Dormagen: Karnevalisten vernetzen sich weiter

Dormagen : Karnevalisten vernetzen sich weiter

Ein Stadtverband wurde nicht gegründet, wohl aber verständigten sich die Karnevalsvereine im Stadtgebiet auf verstärkten Austausch und Treffen.

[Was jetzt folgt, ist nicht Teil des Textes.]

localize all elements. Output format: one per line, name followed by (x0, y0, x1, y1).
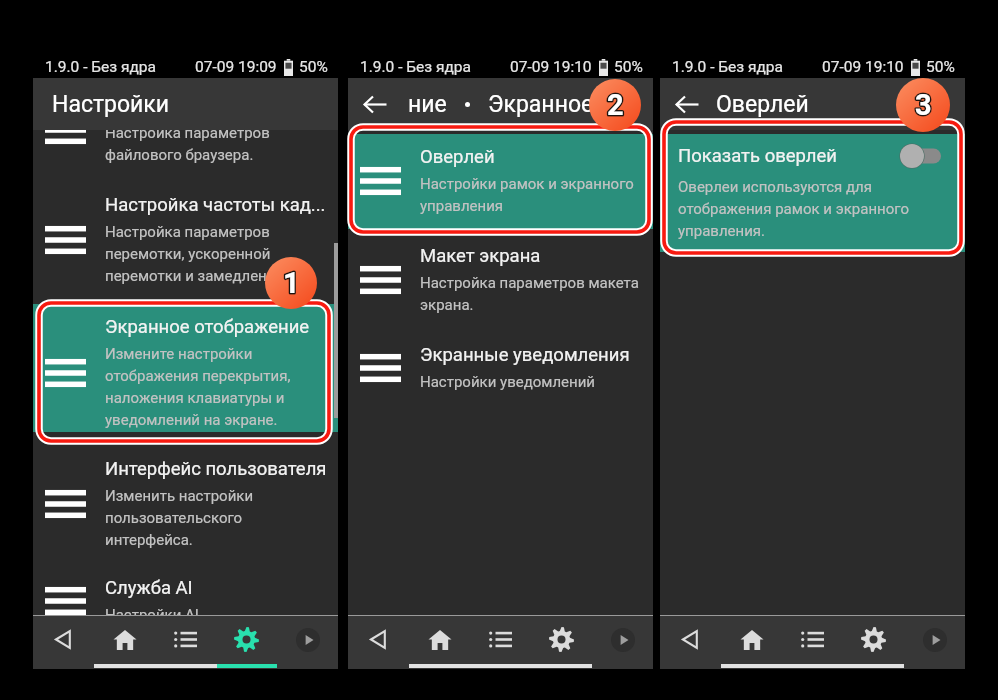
staticText: Экранные уведомления (420, 344, 630, 366)
button[interactable]: Макет экрана (348, 245, 653, 315)
staticText: Оверлей (716, 91, 809, 118)
staticText: Настройка параметров файлового браузера. (105, 130, 270, 165)
button[interactable]: Оверлей (348, 134, 653, 229)
staticText: Настройки рамок и экранного управления (420, 172, 634, 216)
staticText: ние (408, 91, 447, 118)
button[interactable]: Back (660, 616, 721, 663)
staticText: 07-09 19:09 (195, 58, 277, 76)
staticText: Измените настройки отображения перекрыти… (105, 342, 291, 430)
button[interactable]: Home (94, 616, 155, 663)
button[interactable]: Settings (531, 616, 592, 663)
staticText: Настройка параметров перемотки, ускоренн… (105, 220, 276, 286)
button[interactable]: Home (721, 616, 782, 663)
button[interactable]: Play (592, 616, 653, 663)
staticText: Настройки AI (105, 603, 199, 615)
button[interactable]: List (155, 616, 216, 663)
staticText: Изменить настройки пользовательского инт… (105, 484, 254, 550)
button[interactable]: Back (348, 616, 409, 663)
staticText: 3 (915, 88, 932, 122)
staticText: Оверлеи используются для отображения рам… (678, 175, 909, 241)
staticText: Макет экрана (420, 245, 541, 267)
staticText: Настройка параметров макета экрана. (420, 271, 639, 315)
button[interactable]: Служба AI (33, 577, 338, 615)
staticText: 1.9.0 - Без ядра (45, 58, 156, 76)
staticText: 50% (926, 58, 955, 76)
staticText: 50% (614, 58, 643, 76)
button[interactable]: Back (33, 616, 94, 663)
button[interactable]: Экранное отображение (33, 304, 338, 432)
staticText: 2 (607, 88, 624, 122)
button[interactable]: Play (904, 616, 965, 663)
button[interactable]: Home (409, 616, 470, 663)
button[interactable]: List (470, 616, 531, 663)
staticText: Оверлей (420, 146, 495, 168)
button[interactable]: Экранные уведомления (348, 344, 653, 392)
staticText: 07-09 19:10 (510, 58, 592, 76)
button[interactable]: Интерфейс пользователя (33, 458, 338, 550)
staticText: Настройки уведомлений (420, 370, 595, 392)
button[interactable]: Показать оверлей (660, 134, 965, 252)
staticText: 1 (283, 266, 300, 300)
staticText: Настройки (52, 91, 170, 118)
staticText: 50% (299, 58, 328, 76)
button[interactable]: List (782, 616, 843, 663)
staticText: 2 (607, 88, 624, 122)
staticText: Служба AI (105, 577, 193, 599)
button[interactable]: Settings (843, 616, 904, 663)
staticText: Экранное отображение (105, 316, 310, 338)
staticText: 1.9.0 - Без ядра (672, 58, 783, 76)
staticText: 07-09 19:10 (822, 58, 904, 76)
button[interactable]: Настройка частоты кад... (33, 194, 338, 286)
button[interactable]: Back (363, 92, 388, 117)
staticText: Интерфейс пользователя (105, 458, 327, 480)
button[interactable]: Настройка файлов (33, 130, 338, 165)
staticText: Настройка частоты кад... (105, 194, 326, 216)
staticText: 1.9.0 - Без ядра (360, 58, 471, 76)
staticText: 3 (915, 88, 932, 122)
staticText: Показать оверлей (678, 145, 838, 167)
button[interactable]: Back (675, 92, 700, 117)
button[interactable]: Play (277, 616, 338, 663)
staticText: 1 (283, 266, 300, 300)
button[interactable]: Settings (216, 616, 277, 663)
staticText: Экранное (488, 91, 594, 118)
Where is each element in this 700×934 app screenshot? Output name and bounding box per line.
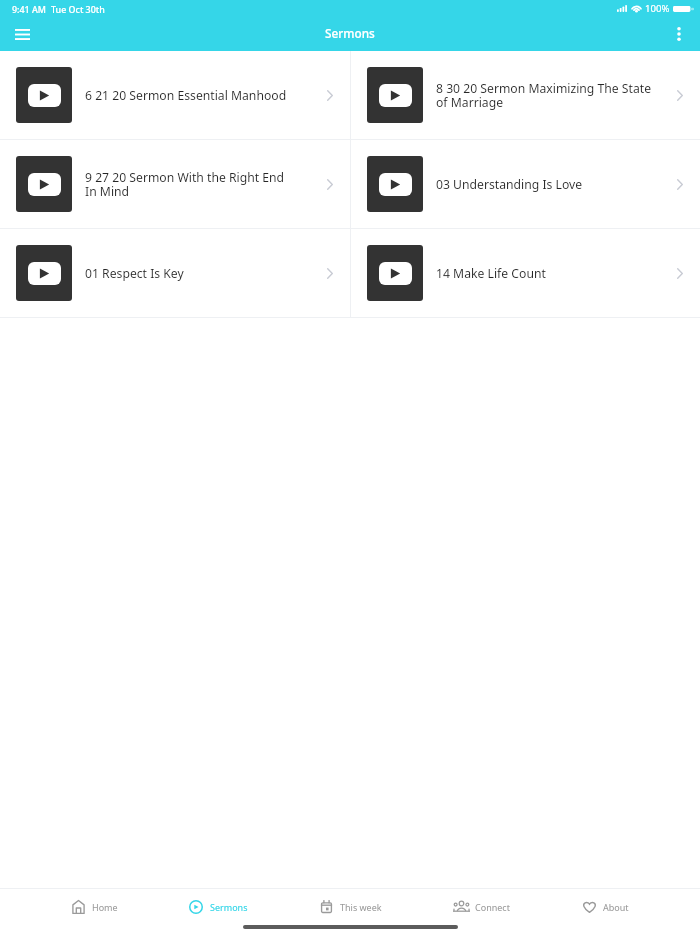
staticText: Home — [92, 901, 118, 913]
staticText: 9:41 AM — [12, 3, 46, 15]
button[interactable]: 01 Respect Is Key — [0, 229, 350, 317]
staticText: Tue Oct 30th — [51, 3, 105, 15]
button[interactable]: This week — [320, 889, 382, 925]
button[interactable]: Open navigation menu — [0, 17, 44, 51]
staticText: 14 Make Life Count — [436, 265, 656, 282]
button[interactable]: 6 21 20 Sermon Essential Manhood — [0, 51, 350, 139]
button[interactable]: 9 27 20 Sermon With the Right End In Min… — [0, 140, 350, 228]
staticText: Sermons — [325, 25, 375, 41]
staticText: 6 21 20 Sermon Essential Manhood — [85, 87, 290, 104]
button[interactable]: 03 Understanding Is Love — [351, 140, 700, 228]
staticText: 100% — [645, 2, 670, 15]
staticText: Sermons — [210, 901, 248, 913]
staticText: About — [603, 901, 629, 913]
button[interactable]: Connect — [453, 889, 510, 925]
button[interactable]: 8 30 20 Sermon Maximizing The State of M… — [351, 51, 700, 139]
staticText: 8 30 20 Sermon Maximizing The State of M… — [436, 80, 656, 110]
staticText: Connect — [475, 901, 510, 913]
staticText: 03 Understanding Is Love — [436, 176, 656, 193]
button[interactable]: Sermons — [189, 889, 248, 925]
button[interactable]: Home — [72, 889, 118, 925]
button[interactable]: 14 Make Life Count — [351, 229, 700, 317]
button[interactable]: More options — [658, 17, 700, 51]
staticText: 9 27 20 Sermon With the Right End In Min… — [85, 169, 290, 199]
button[interactable]: About — [582, 889, 629, 925]
staticText: 01 Respect Is Key — [85, 265, 290, 282]
staticText: This week — [340, 901, 382, 913]
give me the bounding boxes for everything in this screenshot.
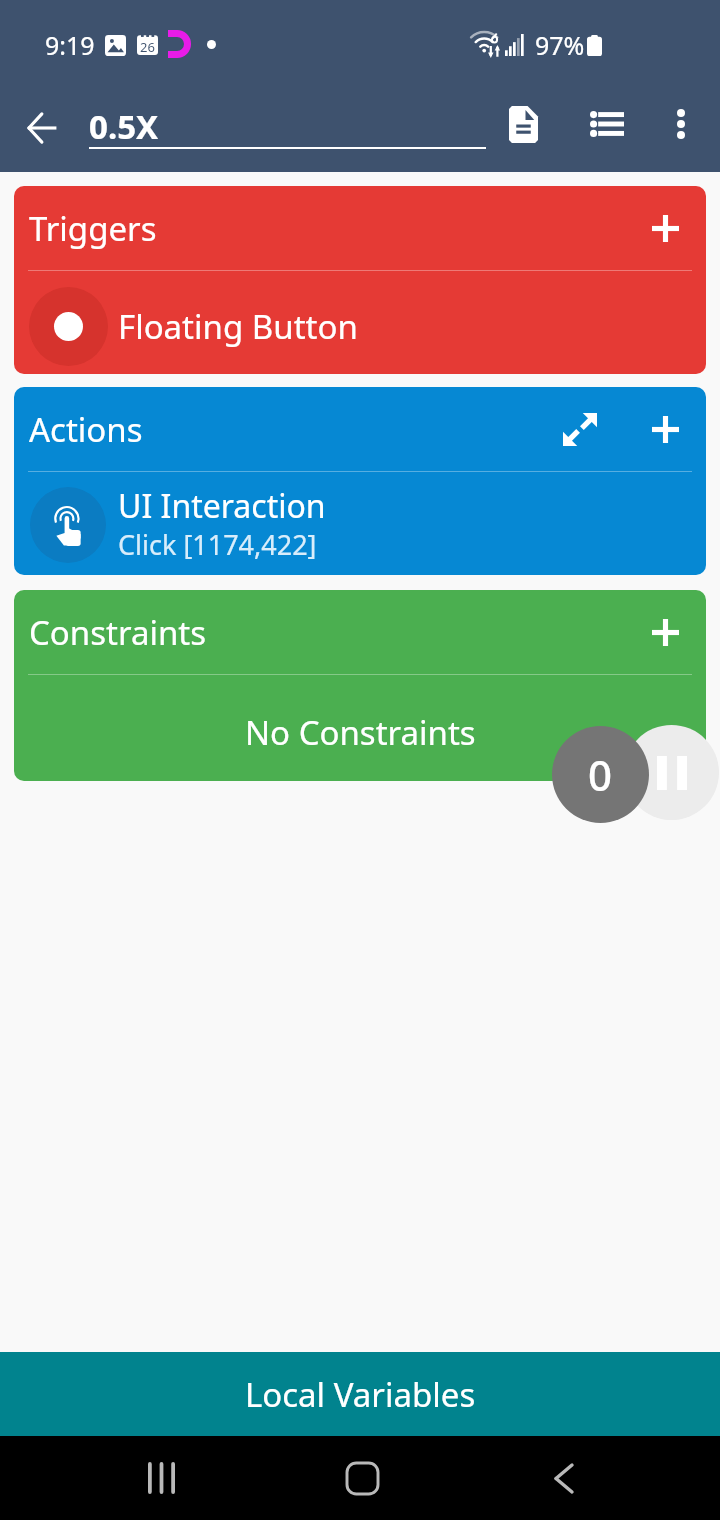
staticText: 26 xyxy=(140,38,155,56)
staticText: UI Interaction xyxy=(118,484,326,528)
staticText: 9:19 xyxy=(45,28,95,62)
staticText: 0 xyxy=(588,746,613,803)
staticText: Click [1174,422] xyxy=(118,526,317,563)
staticText: Local Variables xyxy=(245,1372,476,1417)
button[interactable]: Local Variables xyxy=(0,1352,720,1436)
button[interactable]: UI Interaction xyxy=(14,472,706,575)
button[interactable]: More options xyxy=(646,89,716,159)
staticText: 97% xyxy=(535,28,585,62)
staticText: No Constraints xyxy=(245,710,476,755)
button[interactable]: Floating Button xyxy=(14,271,706,374)
button[interactable]: Home xyxy=(327,1436,397,1520)
button[interactable]: Back xyxy=(529,1436,599,1520)
staticText: 0.5X xyxy=(89,104,159,149)
button[interactable]: Log xyxy=(488,89,558,159)
button[interactable]: Back xyxy=(17,103,67,153)
button[interactable]: Expand actions xyxy=(545,394,615,464)
button[interactable]: 0 xyxy=(552,726,649,823)
staticText: Floating Button xyxy=(118,304,358,349)
button[interactable]: Category list xyxy=(572,89,642,159)
button[interactable]: Recent apps xyxy=(126,1436,196,1520)
staticText: Constraints xyxy=(29,610,207,655)
button[interactable]: Add Actions xyxy=(630,394,700,464)
staticText: Triggers xyxy=(29,206,157,251)
button[interactable]: No Constraints xyxy=(14,675,706,781)
button[interactable]: Pause macro xyxy=(624,725,719,820)
button[interactable]: Add Triggers xyxy=(630,193,700,263)
button[interactable]: Add Constraints xyxy=(630,597,700,667)
staticText: Actions xyxy=(29,407,143,452)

Die Idee, dass sich die Karnevalsvereine im Dormagener Stadtgebiet - ähnlich wie die Schützen - zu einem Dachverband zusammenschließen, hat Charme. Sie schaffte es sogar ins Wahlprogramm der FDP und als deren Antrag in den Hauptausschuss im September 2014, allerdings vorerst nicht ins Vereinsregister. Denn nach einem zweieinhalbstündigen Workshop am Mittwochabend auf Einladung von Bürgermeister Erik Lierenfeld entschieden die Vertreter der Karnevalsgesellschaften aus ganz Dormagen, jetzt keinen Stadtverband zu gründen, sondern ihre Zusammenarbeit auf lockerer Ebene, mit verstärktem Austausch und regelmäßigen Treffen als eine Interessengemeinschaft zu vertiefen.

Die Narren beschlossen, künftig noch enger zusammenrücken, sprachen sich zunächst aber gegen eine feste Vereinslösung aus, für die einige ein Kapazitätsproblem der Ehrenamtler sahen. Stattdessen soll eine Interessengemeinschaft in Form eines gemeinsamen Stammtischs der Karnevalsgesellschaften gegründet werden. Zu den Zielen, die die Karnevalisten nach wie vor verfolgen, gehören eine möglichst gemeinsame TÜV-Abnahme für die Festwagen, Kosteneinsparungen durch gemeinsame Vereinbarungen mit Künstlern oder der Gema und eine bessere Terminabsprache. Auch die gemeinschaftliche Straßenkarnevalseröffnung an Weiberfastnacht auf dem Rathausplatz in Dormagen ist den Vereinen wichtig.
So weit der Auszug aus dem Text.